13 settembre 2026 — L’avanzata delle milizie Houthi lungo le coste dello Yemen ha portato i ribelli a impadronirsi di posizioni strategiche e a prendere il controllo di fatto dello Stretto di Bab el‑Mandeb, snodo cruciale per il traffico tra Mar Rosso e Canale di Suez.
La presa dello stretto stringe il controllo sulle principali vie d’acqua della regione, chiudendo quell’alternativa logistica che, fino a oggi, veniva considerata l’unica valida rispetto allo Stretto di Hormuz. Quest’ultimo è già stato interessato da blocchi e da una situazione di instabilità legata alle crescenti tensioni con Teheran.
L’operazione dei ribelli yemeniti è stata accolta con entusiasmo dai Pasdaran e dai vertici iraniani, che interpretano l’azione come uno strumento di pressione geopolitica ed economica nei confronti dei Paesi occidentali e dei rivali regionali.
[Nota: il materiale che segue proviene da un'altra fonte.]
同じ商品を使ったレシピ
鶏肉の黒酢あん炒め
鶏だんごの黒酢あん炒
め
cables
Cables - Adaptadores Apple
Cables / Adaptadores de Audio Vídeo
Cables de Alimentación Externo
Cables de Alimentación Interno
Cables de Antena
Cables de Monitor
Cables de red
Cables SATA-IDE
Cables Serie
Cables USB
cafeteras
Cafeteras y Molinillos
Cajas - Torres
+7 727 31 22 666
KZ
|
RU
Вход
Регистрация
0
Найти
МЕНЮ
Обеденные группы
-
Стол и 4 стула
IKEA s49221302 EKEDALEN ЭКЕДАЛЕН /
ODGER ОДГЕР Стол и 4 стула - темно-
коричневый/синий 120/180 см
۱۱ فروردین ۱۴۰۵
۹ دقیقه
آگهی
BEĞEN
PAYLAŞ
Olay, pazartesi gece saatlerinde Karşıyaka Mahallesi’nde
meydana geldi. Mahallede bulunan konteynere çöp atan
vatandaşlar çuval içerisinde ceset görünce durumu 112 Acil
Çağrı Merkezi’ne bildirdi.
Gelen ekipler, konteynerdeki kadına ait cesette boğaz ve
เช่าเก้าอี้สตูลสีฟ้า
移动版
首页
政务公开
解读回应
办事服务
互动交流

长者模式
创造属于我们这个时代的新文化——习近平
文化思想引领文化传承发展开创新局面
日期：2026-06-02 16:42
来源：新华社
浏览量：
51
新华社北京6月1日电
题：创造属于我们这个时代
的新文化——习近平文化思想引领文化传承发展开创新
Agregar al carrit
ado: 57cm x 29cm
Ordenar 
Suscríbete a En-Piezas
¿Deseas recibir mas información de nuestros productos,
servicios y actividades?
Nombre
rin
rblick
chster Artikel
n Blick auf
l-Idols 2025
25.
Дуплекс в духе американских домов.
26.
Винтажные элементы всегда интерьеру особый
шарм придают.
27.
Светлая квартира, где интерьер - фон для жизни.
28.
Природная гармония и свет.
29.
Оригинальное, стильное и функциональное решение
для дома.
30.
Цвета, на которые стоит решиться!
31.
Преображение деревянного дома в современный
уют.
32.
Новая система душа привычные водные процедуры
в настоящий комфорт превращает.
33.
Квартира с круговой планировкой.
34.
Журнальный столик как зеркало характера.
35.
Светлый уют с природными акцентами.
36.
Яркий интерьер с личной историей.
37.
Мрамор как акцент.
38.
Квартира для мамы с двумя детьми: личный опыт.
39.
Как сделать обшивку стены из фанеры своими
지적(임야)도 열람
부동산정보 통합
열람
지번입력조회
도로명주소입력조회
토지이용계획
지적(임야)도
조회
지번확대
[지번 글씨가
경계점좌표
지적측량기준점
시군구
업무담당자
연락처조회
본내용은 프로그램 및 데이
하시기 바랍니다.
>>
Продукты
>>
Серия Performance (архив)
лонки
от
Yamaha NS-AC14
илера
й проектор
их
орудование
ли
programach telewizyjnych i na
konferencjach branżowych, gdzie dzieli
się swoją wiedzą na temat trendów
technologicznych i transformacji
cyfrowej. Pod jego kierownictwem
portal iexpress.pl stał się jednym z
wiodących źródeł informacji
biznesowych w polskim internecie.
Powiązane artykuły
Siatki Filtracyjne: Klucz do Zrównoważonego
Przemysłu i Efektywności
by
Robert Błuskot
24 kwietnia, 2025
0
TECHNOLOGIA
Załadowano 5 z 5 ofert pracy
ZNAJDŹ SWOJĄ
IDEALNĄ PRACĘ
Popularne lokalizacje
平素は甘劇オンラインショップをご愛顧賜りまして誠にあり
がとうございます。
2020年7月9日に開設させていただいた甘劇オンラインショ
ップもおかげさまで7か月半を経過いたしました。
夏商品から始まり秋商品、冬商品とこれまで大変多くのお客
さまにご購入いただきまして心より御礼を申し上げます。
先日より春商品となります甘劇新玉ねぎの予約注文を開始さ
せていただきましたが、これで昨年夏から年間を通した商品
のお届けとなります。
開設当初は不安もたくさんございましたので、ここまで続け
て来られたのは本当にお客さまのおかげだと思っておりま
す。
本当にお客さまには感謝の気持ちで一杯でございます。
L’episodio ha innalzato il livello di preoccupazione per il commercio marittimo e i mercati energetici internazionali: le autorità segnalano il rischio concreto di nuove impennate nei costi delle materie prime e nei noli marittimi.
Di fronte alla crescente morsa sui flussi navali, i Paesi del Golfo hanno convocato per domani in Oman un vertice straordinario. L’incontro è volto a valutare risposte comuni, definire strategie per la sicurezza marittima e cercare di disinnescare un’escalation che potrebbe paralizzare l’economia dell’area.